Considering a planned gift? Bequests, trusts, life insurance, and other planned gift options can have a meaningful impact on JA of Washington. Your deferred gift will ensure the longevity of the organization’s programs for generations of youth to come.
Bequests: A bequest to JA of Washington can easily be included in your will. You can bequeath a percentage of your estate, a lump sum, the remainder of your estate after your heirs are provided for, or even an amount contingent on whom you are survived by.
Income Gifts: A life-income arrangement operates as follows: you irrevocably contribute cash, appreciated securities, or other property to JA of Washington, which then invests the property and pays you and/or a beneficiary an annual income for life or a term of years. Determing the right plan for you depends on a number of factors including your age, type of assets, income needs, and financial objectives. To learn more about a specific life-income arrangement, review topics below to find one that best describes your goals.
Variable or Growing Income
Charitable Remainder Unitrust: The charitable remainder unitrust is an arrangement that enables you to contribute to JA of Washington while retaining and income for life or for a term of years. The unitrust pays the income beneficiary a variable income, based on a fixed percentage of the trust assets as determined once each year. One of the advantages of the unitrust is that your income can incresae as the trust principle grows over time.
On the death of the last income beneficiary or conclusion of the term of years, the trust terminates and the principal is released to JA of Washington. A unitrust gives you the flexibility of providing income for you, your spouse, your children, or another beneficiary.

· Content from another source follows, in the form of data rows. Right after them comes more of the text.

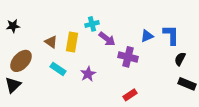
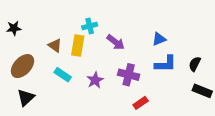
cyan cross: (92, 24) -> (90, 26), moved
blue L-shape: (171, 35) -> (165, 64), moved, turned 90
purple cross: (128, 57) -> (129, 75), moved
black triangle: (13, 85) -> (26, 97), moved

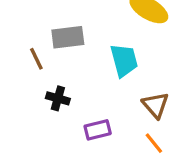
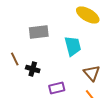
brown line: (36, 59) -> (15, 59), moved

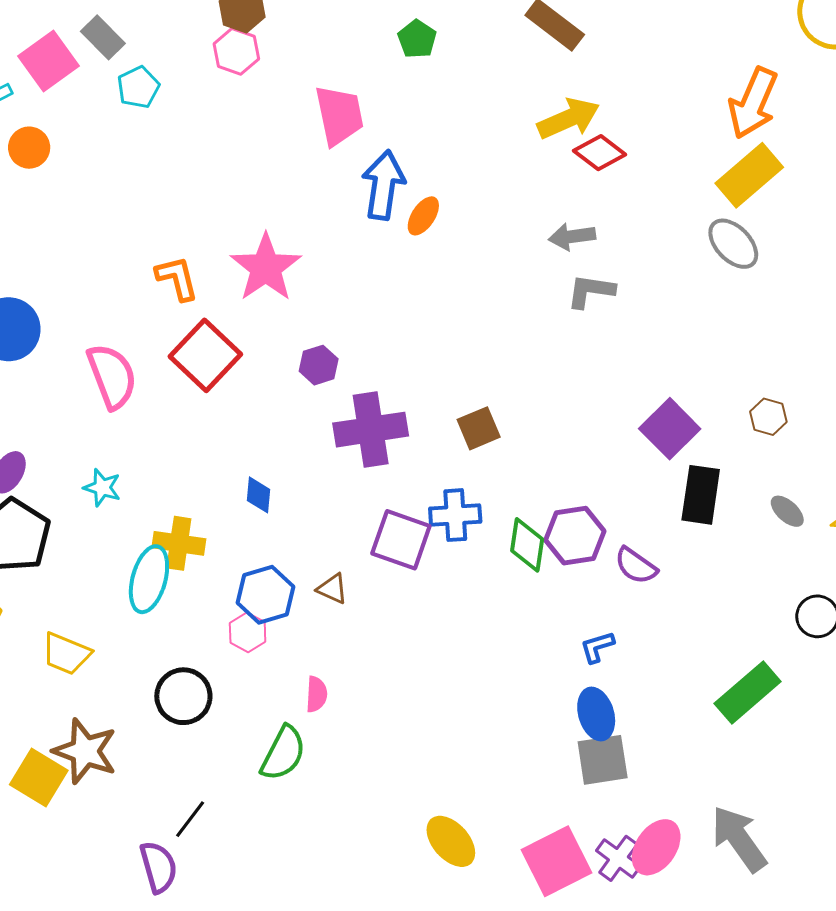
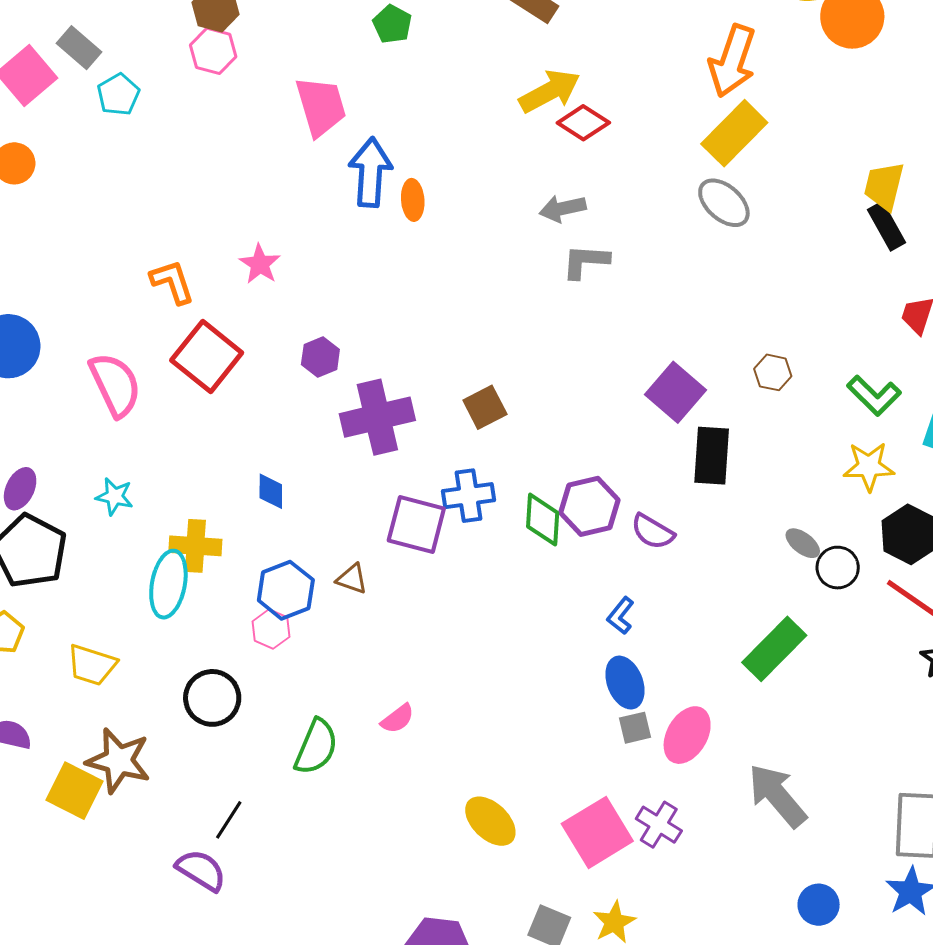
orange ellipse: (423, 216) -> (413, 200), turned -33
pink star: (266, 268) -> (260, 264), size x0.6
gray ellipse: (787, 511) -> (803, 543), moved
blue L-shape: (597, 647) -> (621, 616), turned -30
pink semicircle: (316, 694) -> (398, 719), moved, turned 54
gray square: (603, 760) -> (635, 728), size x0.6
pink ellipse: (656, 847) -> (687, 735), moved
purple semicircle: (159, 867) -> (201, 870), turned -38

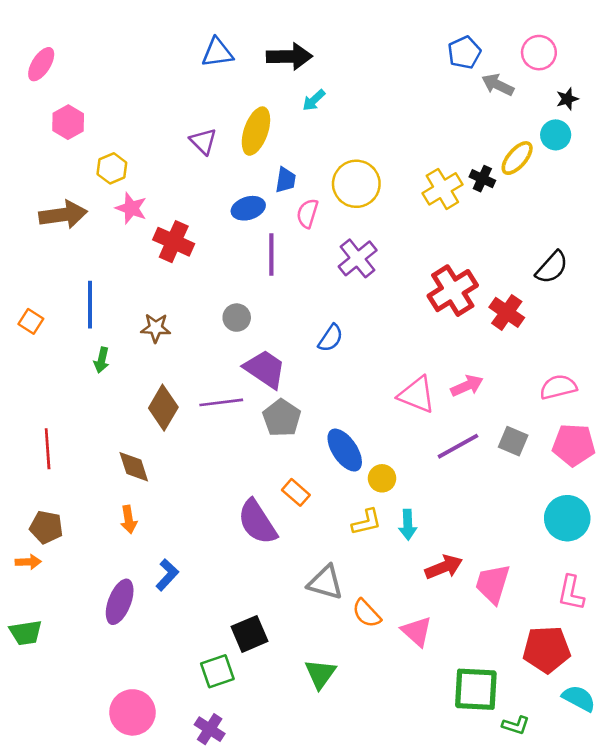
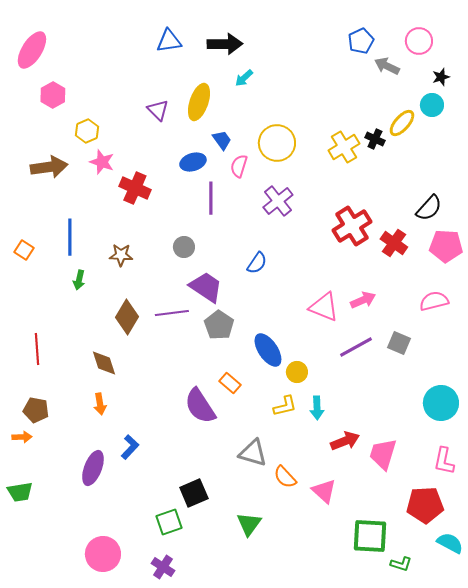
pink ellipse: (41, 64) -> (32, 50), size x1.4
blue trapezoid: (286, 180) -> (222, 140), turned -45
pink pentagon: (574, 445) -> (446, 246), moved

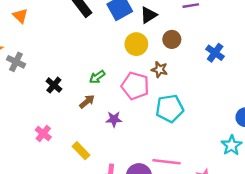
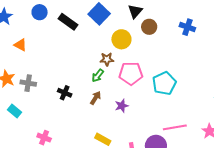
black triangle: (148, 15) -> (135, 11), moved
brown star: (159, 70) -> (107, 59), moved
pink cross: (43, 133) -> (44, 138), moved

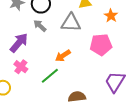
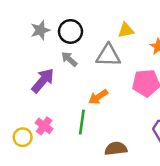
pink cross: (21, 67) -> (44, 126), moved
green line: (50, 76) -> (82, 122), turned -42

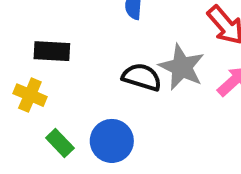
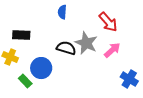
blue circle: (112, 141) -> (41, 68), moved

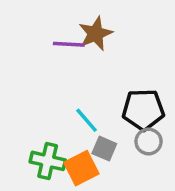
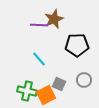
black pentagon: (143, 110) -> (77, 45), moved
cyan line: (87, 120) -> (39, 59), moved

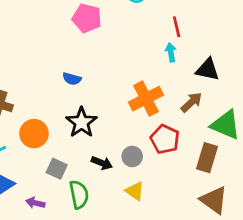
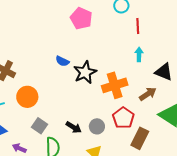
red line: (177, 27) -> (138, 26), moved
black star: (82, 122) -> (85, 72), moved
brown rectangle: (207, 158) -> (140, 138), moved

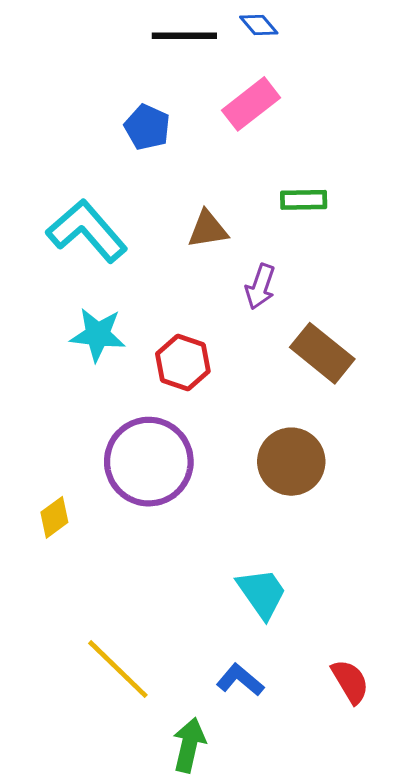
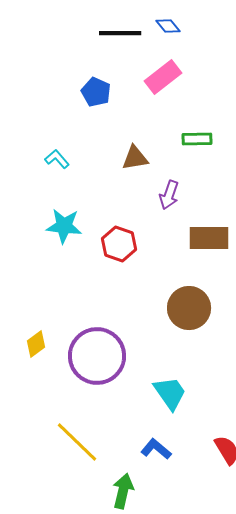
cyan L-shape: (87, 231) -> (57, 159), size x0.5
brown rectangle: (322, 353) -> (209, 238), turned -39
purple circle: (149, 462) -> (97, 356), moved

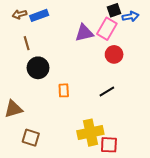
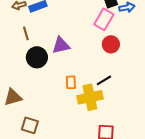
purple triangle: (84, 33) -> (61, 45), moved
orange rectangle: (64, 90) -> (71, 82), moved
yellow cross: (90, 133) -> (90, 97), moved

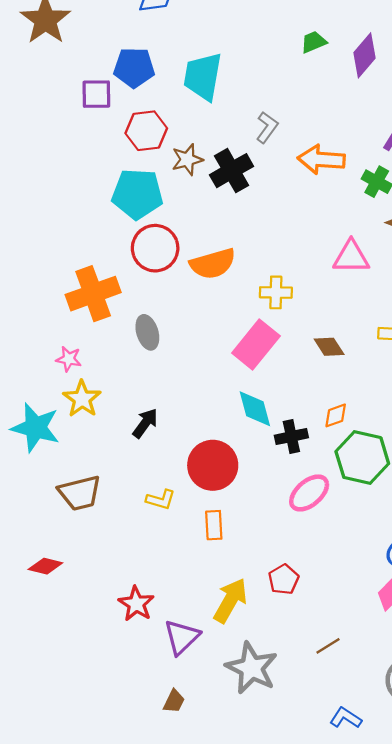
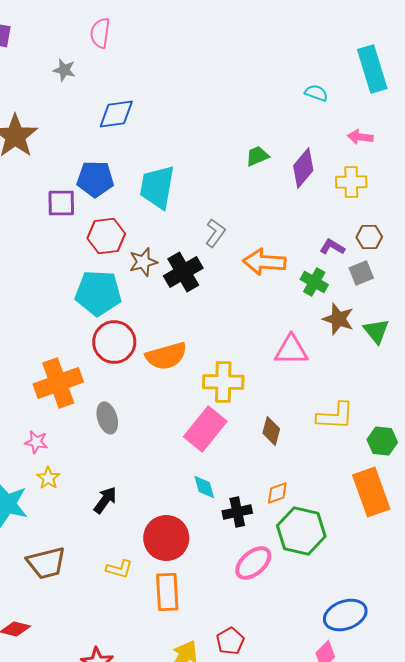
yellow cross: (276, 292) -> (223, 382), size x1.4
brown diamond: (329, 347) -> (271, 431), turned 48
yellow star: (82, 399) -> (48, 478), size x0.7
cyan diamond: (255, 409) -> (204, 487), size x0.7
orange rectangle: (214, 525) -> (167, 592), size x1.4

Charitable Gift Annuities: Charitable Gift Annuities can provide you with income immediately or during retirement. With a charitable gift annuity, you donate an asset to JA of Washington and the organization will provide you with a dividend. You will realize tax benefits at the time of the gift and a portion of the income you receive will be tax-free.
Charitable Remainder Annuity Trust: Charitable remainder annuity trusts enable you to contribute to JA of Washington while providing an income for yourself and/or another beneficiary for life or a term of years. The annuity trust pays you and/or another designated beneficiary a fixed annual income (in quarterly installments), based on a percentage of the initial market value of the trust. Depending on the funding assets and investments, the trust may pay you tax-free income. A JA of Washington managed annuity trust can be established with an irrevocable gift valued at $100k or more. Typically, cash or publicly traded stocks and bonds fund an annuity trust.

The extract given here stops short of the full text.